The Lapierre Aircode DRS 8.0 is an awesomely fast bike perfectly suited to racing and good enough to take on the pro-level models from the big brands. At the moment it would benefit from the option of a setback seatpost as well as the zero offset one to make it more accessible to those looking for a more 'roadie' position. That's in the pipeline with no release date at the moment, but once Lapierre can offer that, it will be a truly great road bike.
No setback seatpost option (yet)
By Simon Smythe
The Lapierre Aircode DRS 8.0 is the consumer flagship model of the aero bike that's used by the Groupama-FDJ team.
Launched last September, this third iteration of the Aircode is easily the best yet. It might seem like a case of third time lucky, except it’s more by design than luck. The French brand has clearly done its aero homework and dotted all the i’s, crossed all the t’s and gone off to optimise them in the wind tunnel.
The latest Lapierre Aircode looks elegant while maintaining a distinctive Lapierre look – something that made it stand out from the crowd before, but not necessarily in a good way – and most importantly, it absolutely flies.

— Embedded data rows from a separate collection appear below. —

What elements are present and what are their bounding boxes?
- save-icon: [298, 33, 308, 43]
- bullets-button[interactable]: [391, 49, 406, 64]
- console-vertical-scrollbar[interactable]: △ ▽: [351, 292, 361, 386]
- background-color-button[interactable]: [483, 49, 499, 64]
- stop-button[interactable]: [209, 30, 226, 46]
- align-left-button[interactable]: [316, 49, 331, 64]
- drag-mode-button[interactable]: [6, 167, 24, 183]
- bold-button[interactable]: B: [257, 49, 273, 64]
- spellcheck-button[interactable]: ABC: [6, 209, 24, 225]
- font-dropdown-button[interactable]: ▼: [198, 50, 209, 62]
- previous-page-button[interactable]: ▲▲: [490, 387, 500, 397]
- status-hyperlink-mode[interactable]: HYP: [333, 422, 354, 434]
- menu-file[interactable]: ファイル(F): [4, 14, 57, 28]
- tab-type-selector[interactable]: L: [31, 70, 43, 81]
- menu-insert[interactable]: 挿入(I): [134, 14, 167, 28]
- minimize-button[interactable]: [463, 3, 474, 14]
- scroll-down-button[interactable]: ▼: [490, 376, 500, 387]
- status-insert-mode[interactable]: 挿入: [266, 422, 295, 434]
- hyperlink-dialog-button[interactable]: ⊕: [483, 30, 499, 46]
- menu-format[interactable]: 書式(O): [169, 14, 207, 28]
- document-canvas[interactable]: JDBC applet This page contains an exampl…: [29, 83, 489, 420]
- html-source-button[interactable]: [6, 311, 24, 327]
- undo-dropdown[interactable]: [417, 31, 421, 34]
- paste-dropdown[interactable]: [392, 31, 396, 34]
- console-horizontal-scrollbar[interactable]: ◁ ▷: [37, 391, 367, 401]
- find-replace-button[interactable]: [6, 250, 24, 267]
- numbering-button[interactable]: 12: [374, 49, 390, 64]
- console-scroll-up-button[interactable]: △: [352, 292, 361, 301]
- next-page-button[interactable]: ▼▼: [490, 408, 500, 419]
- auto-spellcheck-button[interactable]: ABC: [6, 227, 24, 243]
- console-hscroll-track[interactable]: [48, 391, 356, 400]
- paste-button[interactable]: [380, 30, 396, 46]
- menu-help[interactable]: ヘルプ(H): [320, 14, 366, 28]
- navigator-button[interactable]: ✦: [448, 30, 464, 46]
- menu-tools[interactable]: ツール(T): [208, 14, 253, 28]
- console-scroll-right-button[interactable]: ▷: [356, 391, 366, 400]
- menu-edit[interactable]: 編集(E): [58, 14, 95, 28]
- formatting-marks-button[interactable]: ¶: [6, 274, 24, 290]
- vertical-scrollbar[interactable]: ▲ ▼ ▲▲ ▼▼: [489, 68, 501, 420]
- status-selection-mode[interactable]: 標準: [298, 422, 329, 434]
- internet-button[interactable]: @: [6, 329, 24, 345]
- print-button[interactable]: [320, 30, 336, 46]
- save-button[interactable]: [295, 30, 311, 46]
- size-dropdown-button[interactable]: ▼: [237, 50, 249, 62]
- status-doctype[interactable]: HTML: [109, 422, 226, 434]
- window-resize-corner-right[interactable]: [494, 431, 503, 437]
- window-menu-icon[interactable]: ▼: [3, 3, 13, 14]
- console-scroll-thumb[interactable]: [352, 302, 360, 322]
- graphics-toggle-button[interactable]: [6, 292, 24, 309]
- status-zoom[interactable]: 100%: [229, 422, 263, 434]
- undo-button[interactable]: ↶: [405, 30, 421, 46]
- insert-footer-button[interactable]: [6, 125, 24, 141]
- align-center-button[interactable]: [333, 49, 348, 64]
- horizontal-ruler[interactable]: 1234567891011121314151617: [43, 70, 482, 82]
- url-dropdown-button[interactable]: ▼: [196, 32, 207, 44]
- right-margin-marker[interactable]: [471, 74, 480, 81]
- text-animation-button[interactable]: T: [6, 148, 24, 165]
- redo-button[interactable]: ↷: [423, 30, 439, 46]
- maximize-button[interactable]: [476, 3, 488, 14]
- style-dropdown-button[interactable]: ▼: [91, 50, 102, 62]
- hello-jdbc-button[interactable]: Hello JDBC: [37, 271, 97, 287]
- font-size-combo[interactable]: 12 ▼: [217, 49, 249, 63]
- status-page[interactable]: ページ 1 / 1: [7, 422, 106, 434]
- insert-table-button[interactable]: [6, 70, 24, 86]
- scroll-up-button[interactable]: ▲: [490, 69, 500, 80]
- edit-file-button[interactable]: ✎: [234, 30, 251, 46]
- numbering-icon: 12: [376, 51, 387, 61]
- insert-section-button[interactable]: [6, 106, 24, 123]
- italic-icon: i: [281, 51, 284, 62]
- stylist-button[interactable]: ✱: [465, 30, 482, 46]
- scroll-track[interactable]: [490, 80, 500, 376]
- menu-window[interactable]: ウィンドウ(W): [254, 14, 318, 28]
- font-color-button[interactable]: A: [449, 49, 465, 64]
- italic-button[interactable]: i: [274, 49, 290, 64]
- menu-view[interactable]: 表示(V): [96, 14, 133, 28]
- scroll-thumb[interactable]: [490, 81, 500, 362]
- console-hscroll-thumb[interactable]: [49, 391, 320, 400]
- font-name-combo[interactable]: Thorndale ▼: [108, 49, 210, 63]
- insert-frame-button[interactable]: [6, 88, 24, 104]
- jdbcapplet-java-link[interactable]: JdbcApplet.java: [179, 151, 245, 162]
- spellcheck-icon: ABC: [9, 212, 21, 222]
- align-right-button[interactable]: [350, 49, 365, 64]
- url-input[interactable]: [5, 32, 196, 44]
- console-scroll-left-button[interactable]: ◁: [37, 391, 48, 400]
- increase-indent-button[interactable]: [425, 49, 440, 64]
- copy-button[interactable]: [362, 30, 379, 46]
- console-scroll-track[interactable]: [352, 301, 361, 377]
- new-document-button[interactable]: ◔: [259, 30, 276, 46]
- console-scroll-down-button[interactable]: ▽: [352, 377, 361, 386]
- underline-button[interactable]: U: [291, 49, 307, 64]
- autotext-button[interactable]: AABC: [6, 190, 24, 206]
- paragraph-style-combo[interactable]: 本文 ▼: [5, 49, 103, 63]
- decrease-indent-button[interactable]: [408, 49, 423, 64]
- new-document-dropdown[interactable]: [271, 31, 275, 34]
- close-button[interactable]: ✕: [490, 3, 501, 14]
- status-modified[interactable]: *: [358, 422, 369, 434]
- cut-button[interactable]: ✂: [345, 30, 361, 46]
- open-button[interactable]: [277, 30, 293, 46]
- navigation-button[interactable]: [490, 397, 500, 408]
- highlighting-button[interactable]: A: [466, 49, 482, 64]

Like many modern race bikes the Aircode DRS frame is disc-brake only, and integration of these – and everything else for that matter – is stylishly executed. The only thing I would say it lacks is a setback seatpost option at the moment: the proprietary zero offset pillar puts the rider in an aggressive, aero position that’s perfect for racing, but can be a little unrelenting if you’re not a pro – and also even if you are: I’ve seen the FDJ Aircodes set up with a setback seatpost, so it would great if this was made available to customers too. Lapierre's UK distributors agree that this is necessary and are working with the brand to finalise the spec, and say they will update us as soon as they get the go ahead – and we'll update this review as soon as we have more details on this.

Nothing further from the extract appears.